* DATA FOR THE TASK:
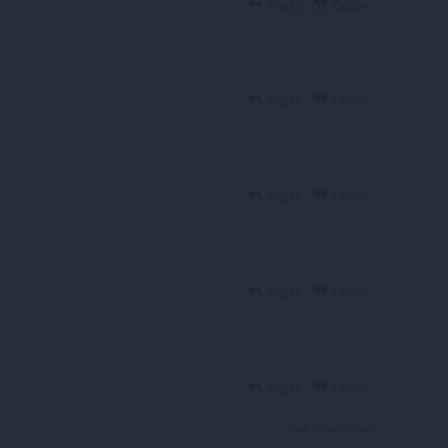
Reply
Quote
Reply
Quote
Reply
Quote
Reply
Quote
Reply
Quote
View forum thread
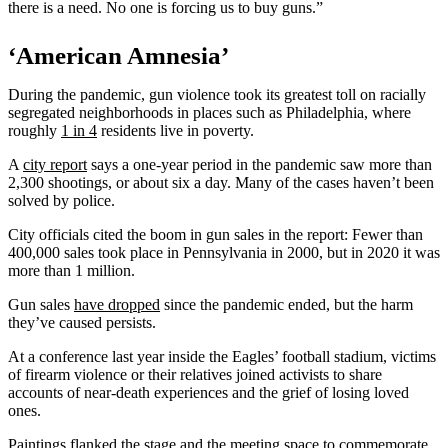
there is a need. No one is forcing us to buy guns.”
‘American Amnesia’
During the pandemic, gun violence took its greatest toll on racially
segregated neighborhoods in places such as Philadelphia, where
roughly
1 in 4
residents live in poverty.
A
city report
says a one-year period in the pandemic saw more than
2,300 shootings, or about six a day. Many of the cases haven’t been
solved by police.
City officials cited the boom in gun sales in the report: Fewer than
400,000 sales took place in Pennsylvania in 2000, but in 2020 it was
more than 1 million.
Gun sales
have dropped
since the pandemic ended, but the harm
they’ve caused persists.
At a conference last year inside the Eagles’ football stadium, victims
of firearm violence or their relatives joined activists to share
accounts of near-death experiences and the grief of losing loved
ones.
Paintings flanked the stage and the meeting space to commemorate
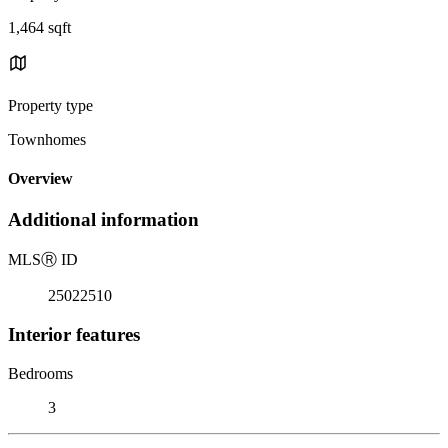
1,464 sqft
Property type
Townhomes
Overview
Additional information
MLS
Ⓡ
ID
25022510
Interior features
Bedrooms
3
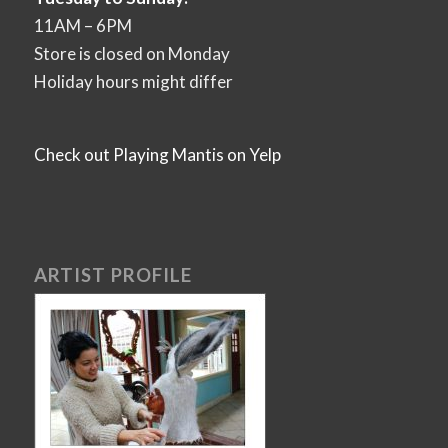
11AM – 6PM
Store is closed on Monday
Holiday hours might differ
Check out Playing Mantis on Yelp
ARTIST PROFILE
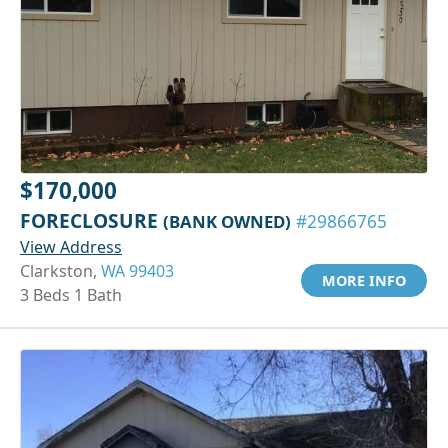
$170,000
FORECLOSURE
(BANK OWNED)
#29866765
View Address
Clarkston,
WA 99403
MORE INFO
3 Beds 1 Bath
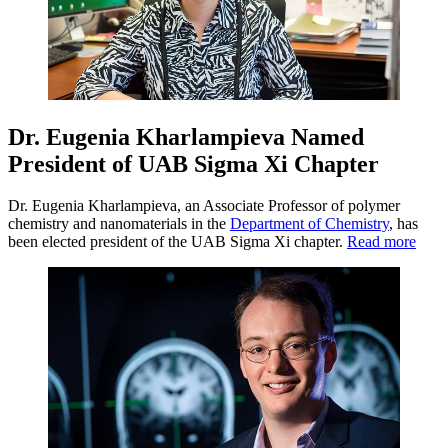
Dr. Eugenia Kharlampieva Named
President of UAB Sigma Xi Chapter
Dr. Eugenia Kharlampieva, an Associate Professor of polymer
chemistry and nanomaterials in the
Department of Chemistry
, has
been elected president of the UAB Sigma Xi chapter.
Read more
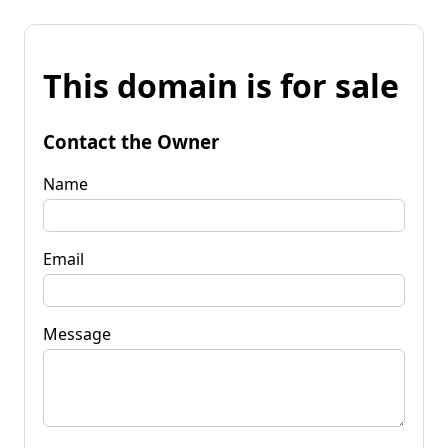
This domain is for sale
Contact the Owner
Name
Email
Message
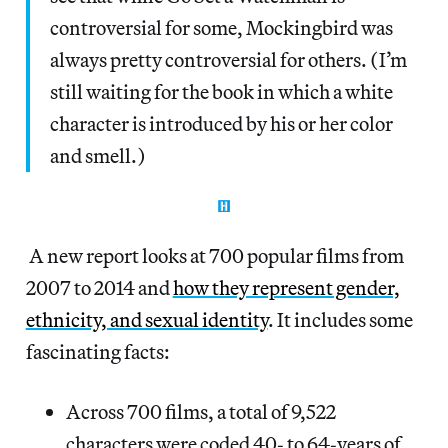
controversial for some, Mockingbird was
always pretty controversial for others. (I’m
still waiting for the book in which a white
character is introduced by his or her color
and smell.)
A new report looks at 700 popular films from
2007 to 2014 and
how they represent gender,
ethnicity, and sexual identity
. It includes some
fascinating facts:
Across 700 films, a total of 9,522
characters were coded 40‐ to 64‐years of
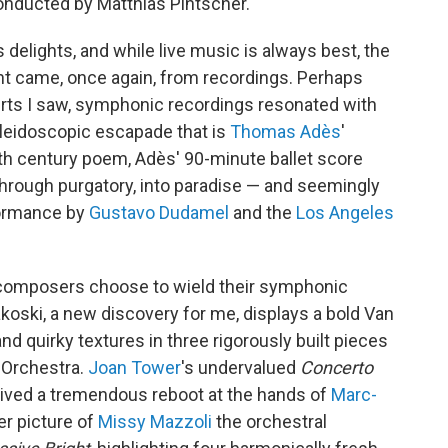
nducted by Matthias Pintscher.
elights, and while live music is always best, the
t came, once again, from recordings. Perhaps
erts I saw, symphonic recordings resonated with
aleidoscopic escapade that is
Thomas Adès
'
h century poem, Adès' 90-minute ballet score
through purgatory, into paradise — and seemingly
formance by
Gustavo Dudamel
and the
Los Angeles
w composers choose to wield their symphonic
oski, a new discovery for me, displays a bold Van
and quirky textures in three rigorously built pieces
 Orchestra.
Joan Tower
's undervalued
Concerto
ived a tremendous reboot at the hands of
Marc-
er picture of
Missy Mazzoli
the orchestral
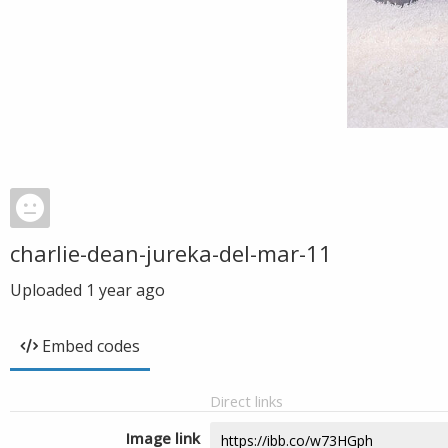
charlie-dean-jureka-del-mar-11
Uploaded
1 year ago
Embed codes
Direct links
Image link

==

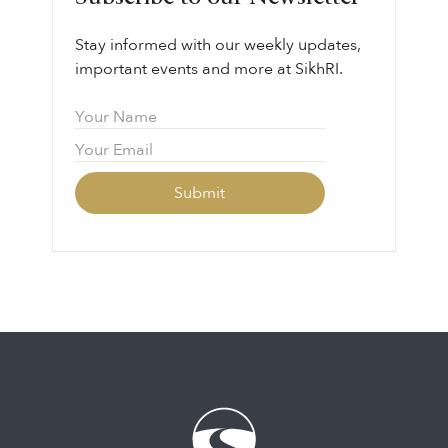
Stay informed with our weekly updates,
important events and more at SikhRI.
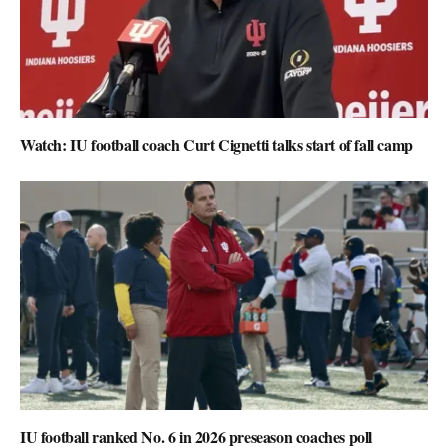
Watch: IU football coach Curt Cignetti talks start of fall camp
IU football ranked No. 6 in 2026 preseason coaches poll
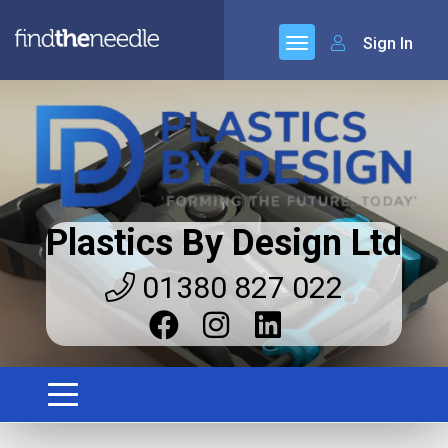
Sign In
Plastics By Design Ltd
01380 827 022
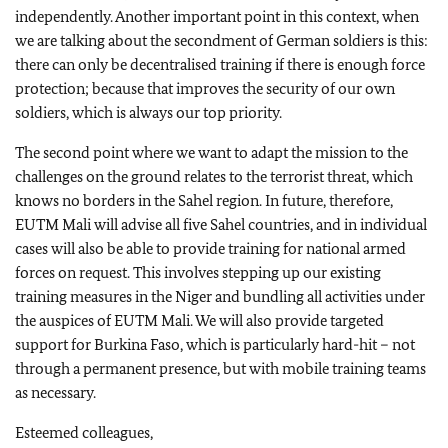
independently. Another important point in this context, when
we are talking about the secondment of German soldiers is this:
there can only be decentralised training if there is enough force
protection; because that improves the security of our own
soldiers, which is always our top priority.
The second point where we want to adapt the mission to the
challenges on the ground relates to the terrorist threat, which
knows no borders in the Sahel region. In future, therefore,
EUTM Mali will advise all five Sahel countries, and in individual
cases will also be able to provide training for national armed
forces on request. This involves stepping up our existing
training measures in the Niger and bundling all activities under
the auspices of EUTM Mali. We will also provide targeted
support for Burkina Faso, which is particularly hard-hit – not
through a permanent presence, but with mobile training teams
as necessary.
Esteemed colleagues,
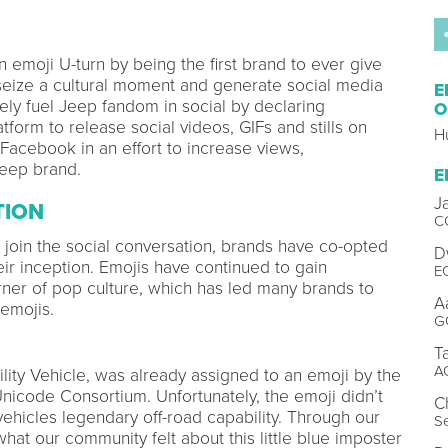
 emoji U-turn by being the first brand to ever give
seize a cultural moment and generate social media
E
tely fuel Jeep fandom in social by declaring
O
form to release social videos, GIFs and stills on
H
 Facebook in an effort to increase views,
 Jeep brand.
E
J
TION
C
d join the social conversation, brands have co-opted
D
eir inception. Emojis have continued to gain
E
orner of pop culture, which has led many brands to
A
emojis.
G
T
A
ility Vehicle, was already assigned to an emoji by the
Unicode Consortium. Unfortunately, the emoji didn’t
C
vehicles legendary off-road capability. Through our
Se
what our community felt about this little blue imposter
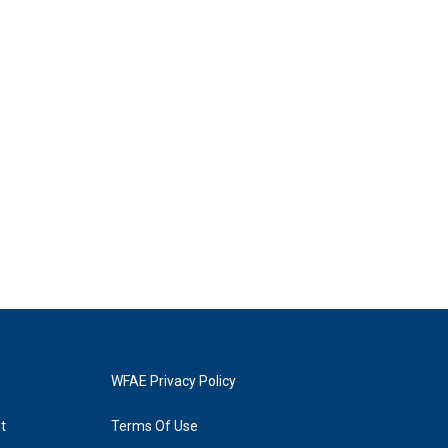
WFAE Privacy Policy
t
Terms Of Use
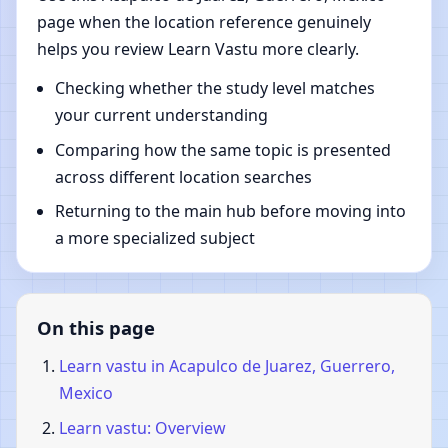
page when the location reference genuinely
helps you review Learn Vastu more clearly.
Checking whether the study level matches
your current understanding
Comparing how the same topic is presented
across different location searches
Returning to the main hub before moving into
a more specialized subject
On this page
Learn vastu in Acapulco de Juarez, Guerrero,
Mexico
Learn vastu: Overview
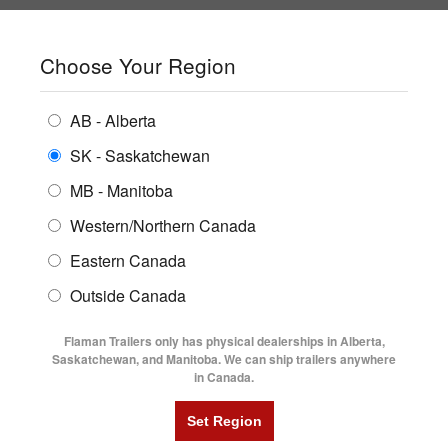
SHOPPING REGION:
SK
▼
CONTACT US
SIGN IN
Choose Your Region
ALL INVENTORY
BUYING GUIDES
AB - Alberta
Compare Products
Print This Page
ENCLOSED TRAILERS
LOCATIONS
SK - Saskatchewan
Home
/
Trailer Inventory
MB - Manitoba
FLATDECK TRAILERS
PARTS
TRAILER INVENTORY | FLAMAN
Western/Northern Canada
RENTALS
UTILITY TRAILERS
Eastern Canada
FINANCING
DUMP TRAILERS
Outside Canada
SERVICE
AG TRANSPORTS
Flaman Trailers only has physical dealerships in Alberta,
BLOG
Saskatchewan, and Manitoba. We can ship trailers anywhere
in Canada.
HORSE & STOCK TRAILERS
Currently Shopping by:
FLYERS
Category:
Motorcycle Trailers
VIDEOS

* * *

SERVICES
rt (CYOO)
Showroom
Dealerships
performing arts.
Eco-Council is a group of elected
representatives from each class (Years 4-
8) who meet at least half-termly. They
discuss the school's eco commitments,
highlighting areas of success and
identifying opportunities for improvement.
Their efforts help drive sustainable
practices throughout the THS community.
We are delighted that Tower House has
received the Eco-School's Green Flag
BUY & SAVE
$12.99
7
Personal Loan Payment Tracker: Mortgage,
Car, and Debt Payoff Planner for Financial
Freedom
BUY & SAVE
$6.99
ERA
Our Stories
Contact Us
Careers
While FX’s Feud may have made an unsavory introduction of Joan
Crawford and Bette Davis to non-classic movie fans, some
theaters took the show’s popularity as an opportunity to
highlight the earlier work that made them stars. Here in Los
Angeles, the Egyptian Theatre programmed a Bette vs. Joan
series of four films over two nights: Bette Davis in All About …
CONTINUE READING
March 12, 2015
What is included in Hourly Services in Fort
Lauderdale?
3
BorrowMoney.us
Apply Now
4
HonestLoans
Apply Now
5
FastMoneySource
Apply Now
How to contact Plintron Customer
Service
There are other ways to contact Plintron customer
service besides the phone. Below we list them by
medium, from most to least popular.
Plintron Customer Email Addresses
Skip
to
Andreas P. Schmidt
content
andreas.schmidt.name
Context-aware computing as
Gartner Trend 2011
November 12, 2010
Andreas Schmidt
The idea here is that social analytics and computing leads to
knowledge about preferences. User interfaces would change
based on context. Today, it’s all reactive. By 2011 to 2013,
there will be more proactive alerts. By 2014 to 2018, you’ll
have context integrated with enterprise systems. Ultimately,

* WHAT THE EXERCISE ASKS: Tally the lines of the material above that include the string "Kharlampieva", then give only the tally.

* RESPONSE TO THIS TASK: 2